Lifetime Customer Value

In my opinion, this particular section is the most important key to understanding your potential success or failure online. It’s really important, but it’s the part that everybody seems to want to overlook. So please do stay with me. I want to tell you from personal experience, that this is the part that most businesses fail on, because they’d sooner avoid the subject. It’s Lifetime Customer Value.

This all works on averages, and sometimes we lose people when we start talking about averages because, of course, no customer is average. Well guess what? That’s exactly the same in my business and it’s the same in your neighbours business. But if you don’t understand the core principles, then you can’t start to market yourself effectively. So, Lifetime Customer Value is absolutely key to your online success.

Let’s get into the numbers. How do we work this out? Well, if you were to take your turnover for the whole year and divide that by the number of clients you’ve had, you would find out, on average, how much each client spends with you. If you are already thinking “that’s not going to work for me, with my company, some of my customers spend very little and some of them spend a lot” then bear with me. This is just to work out an average.

If we take the turnover of a £100,000 over the year and say that in that year we had 10 customers, then each of those customers brought us £10,000 in sales. We’re going to keep the numbers really simple and say, what if our profit margin was 50%? Let’s say that you’ve worked out that with all of your costs of delivering that business and they’ve amounted up to £50,000 over the year. This is half of the £100,000 revenue and therefore it’s a 50% profit margin.

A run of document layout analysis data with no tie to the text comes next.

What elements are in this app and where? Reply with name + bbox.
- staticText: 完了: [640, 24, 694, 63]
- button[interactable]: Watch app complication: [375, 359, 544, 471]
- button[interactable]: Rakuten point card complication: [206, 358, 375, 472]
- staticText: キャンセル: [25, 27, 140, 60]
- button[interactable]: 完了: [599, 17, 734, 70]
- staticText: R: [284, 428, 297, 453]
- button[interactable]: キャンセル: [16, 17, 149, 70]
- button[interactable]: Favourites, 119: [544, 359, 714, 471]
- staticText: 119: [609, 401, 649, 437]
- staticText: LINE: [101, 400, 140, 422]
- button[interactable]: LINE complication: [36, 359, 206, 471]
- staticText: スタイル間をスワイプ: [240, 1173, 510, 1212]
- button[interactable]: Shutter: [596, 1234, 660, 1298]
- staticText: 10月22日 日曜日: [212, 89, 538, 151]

With your business, you might need to look at whether it’s gross profit or net profit. This does alter from business to business. So, I’m just going to use the term profit at this stage. If it’s £50,000 out of the £100,000 that is going to be used up in costs, then actually from the £10,000 each customer brings us, it is £5,000 profit from each customer.

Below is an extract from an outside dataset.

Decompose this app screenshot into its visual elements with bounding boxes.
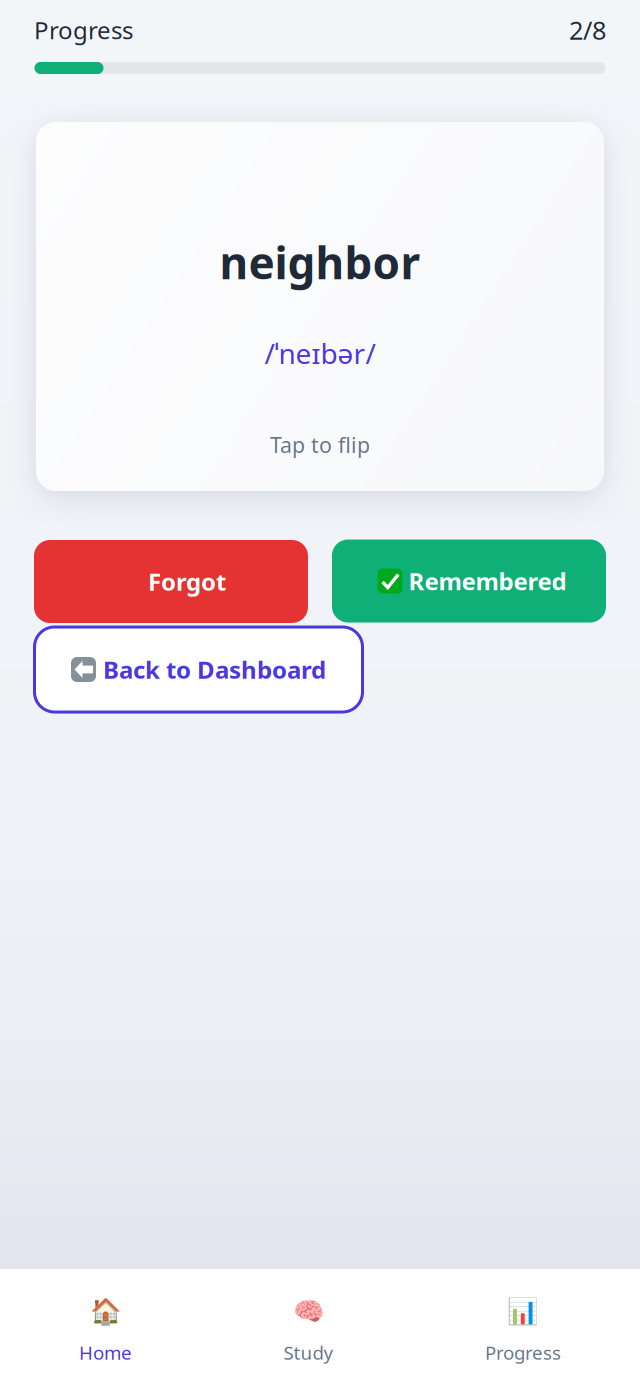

It is important to understand that we need to look at the profit here. But of course, how long does that customer stay with us? Let’s say we’re in a relationship with them for 4 years and they spend, on average, £10,000 with us every year. Of course, out of the £10,000, we’re getting £5,000 in profit. In this instance, how much is the customer worth to us over the Lifetime? They’re worth 4 years of the £5,000. So the Lifetime Customer Value is going to be £20,000. So when you take on a new customer, they’re worth £20,000 in profit to you. That is the Lifetime Customer Value.

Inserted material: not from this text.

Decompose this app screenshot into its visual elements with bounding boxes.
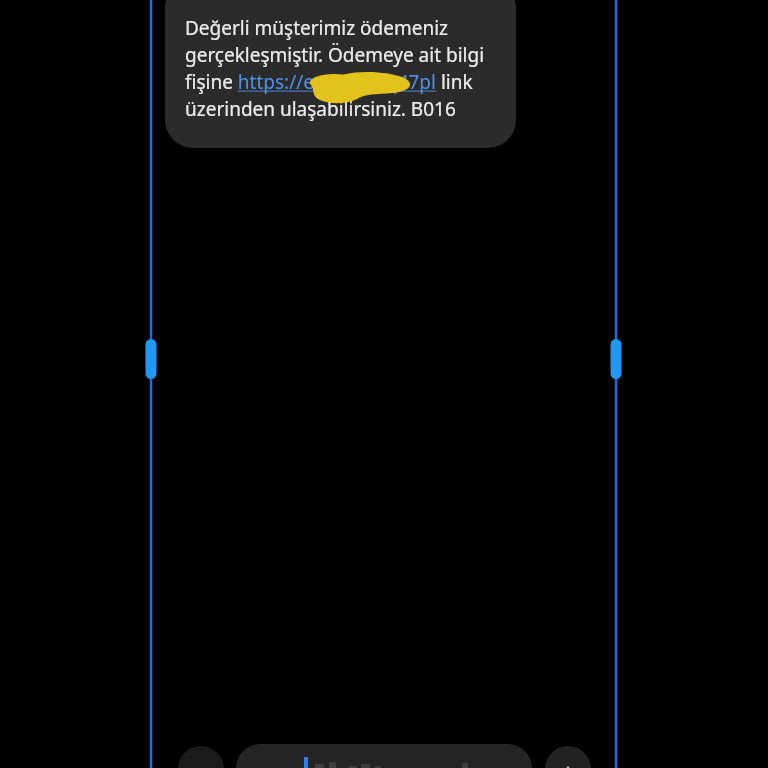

Of course, your numbers might be absolutely different to this. You may be thinking “£100,000 doesn’t sound a lot”, or you’re maybe thinking “wow, if only I was getting a £100,000″. But the principles that are still the same. So let me just run you through them. You need to work out what was your total turnover for the last period of time. It could be 6 months; it doesn’t need to be a year. What was the total turnover figure and how many months was it? Divide that by the number of clients you had in that period and it’s going to tell you how much each one contributed, on average, to that particular turnover figure.

Once you’ve worked that one out, you can then work out what they’re worth in profit by using the same period of time and the costs involved servicing those clients. Finally, for the last piece of the jigsaw, how many of those periods of time do you keep your customers for? That will tell you the Lifetime Customer Value. I’ve used some really simple numbers there so that you can understand it. What you need to do is start plotting out your numbers. The longer the time period is the better.

Remember, these are averages and if you work out the averages, you can then work out how much you can spend on attracting a new customer.